News & Tips on Women's Advancement & More...

7 min read | Susan Colantuono

business search - woman looking through binoculars

Keep your eyes open for our colorful "white" paper on women's advancement. In the meantime, did you see these?

Say Yes to Success

Since before writing No Ceiling, No Walls we've highlighted the importance of taking line/operations positions. It's why we encourage women to "say yes to success" by going after or taking positions at the heart of their businesses. A new study shows how important this is.

"About 94 percent of S&P 500 CEOs held top operations positions immediately before ascending to the top job, and the relative scarcity of women overseeing product lines or entire businesses risks slowing their advance to the very top. The data show that the next generation of female executives is poorly positioned to capitalize on recent progress at a time companies from Google Inc. to Apple Inc. are laying bare their lack of diversity to help raise the number of women and minorities in the workforce."

CEO Says Yes to Women's Success

Qantas CEO, Alan Joyce puts teeth (and gender dynamics training) behind his commitment to women's advancement.

"When we put our top 500 managers through training on unconscious bias, many of them were surprised at how it challenged their assumptions – and motivated to act on it.

"A lot of people said, "It doesn’t apply to me." But when they did the course they realised that they were influenced by an element of bias, even if it wasn't immediately apparent (and that applied to female executives as well as men)."

The Solution for Wage Equity Shouldn't Rest Solely on Women

All too often, wome get blamed for the wage gap (we don't ask or negotiate) and women's initiatives don't include wage equity audits in their key initiatives. That's not the case for these companies in Australia.

"Westpac has done it, Telstra, Woolworths, ANZ, NAB, CSR and BP are on to it, and even number-crunchers such as accountants KPMG are doing it.

So let’s do it – let’s have pay equity for women and men who are doing similar jobs."

 Nor is it the case at GAP.

"In an uncommon display of transparency, Gap recently disclosed that it pays men and women equally for equal work.

Exponential Talent, a consulting firm that specializes in workforce diversity, analyzed a dataset of pay information for Gap's 130,000 employees around the world and found that there is "no significant gender wage difference between women and men" who do the same jobs at Gap -- both globally and by region."

What is your company doing about the wage gap?

Yes, BUT...women's greatness at "leadership" is not all good news

"According to the American Psychological Association (APA), women are rated as highly as men, sometimes higher, when it comes to being effective leaders. “When all leadership contexts are considered, men and women do not differ in perceived leadership effectiveness...”

We know the reasons.

  1. Most of the measures of leadership effectiveness fall into 2/3 of the leadership definition thus insufficiently measuring The Missing 33%®.
  2. By including the measures given by direct reports and not managers, the ratings are skewed in favor of women.

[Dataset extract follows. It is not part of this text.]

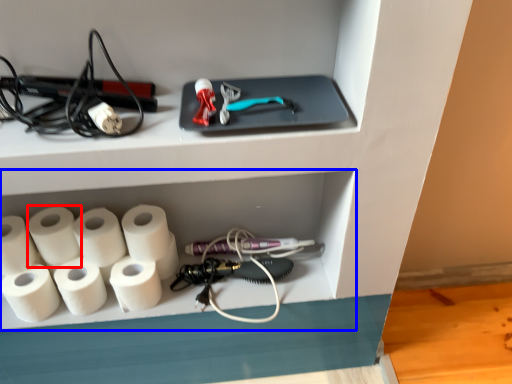 Question: Among these objects, which one is farthest to the camera, paper towel (highlighted by a red box) or shelf (highlighted by a blue box)?

Choices:
 (A) paper towel
 (B) shelf

Answer: (B) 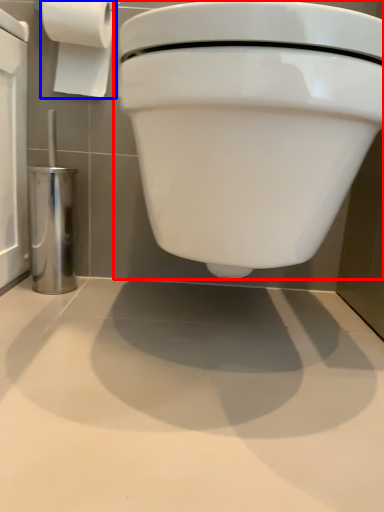 Question: Which object is further to the camera taking this photo, toilet (highlighted by a red box) or toilet paper (highlighted by a blue box)?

As evidence of #1 above, Korn Ferry recently released a similar finding.

"...with the exception of confidence, women generally score higher than men in all dimensions of leadership style and in most of the skills and competencies deemed necessary for senior leadership success, such as employee engagement, customer satisfaction and building talent.

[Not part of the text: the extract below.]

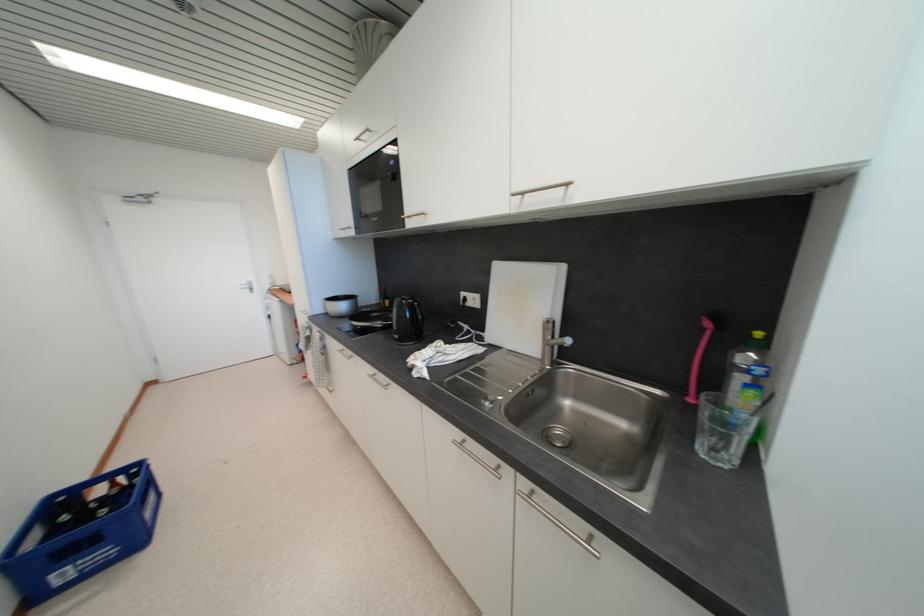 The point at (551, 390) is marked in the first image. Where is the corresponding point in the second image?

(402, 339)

Excuse us, but these talents are clustered into "engaging the greatness in others" - only 1/3 of the elements needed for senior leadership success. As a matter of fact, buried in the study they admit this as well.

"Women are rated lower in financial and strategic skills both of which are mission critical at the executive level."

Another Case for Gender Dynamics Initiatives

"The question I wanted to answer was: Did <performance> review tone or content differ based on the employee’s gender?...

When breaking the reviews down by gender of the person evaluated, 58.9% of the reviews received by men contained critical feedback. 87.9% of the reviews received by women did.

Men are given constructive suggestions. Women are given constructive suggestions – and told to pipe down."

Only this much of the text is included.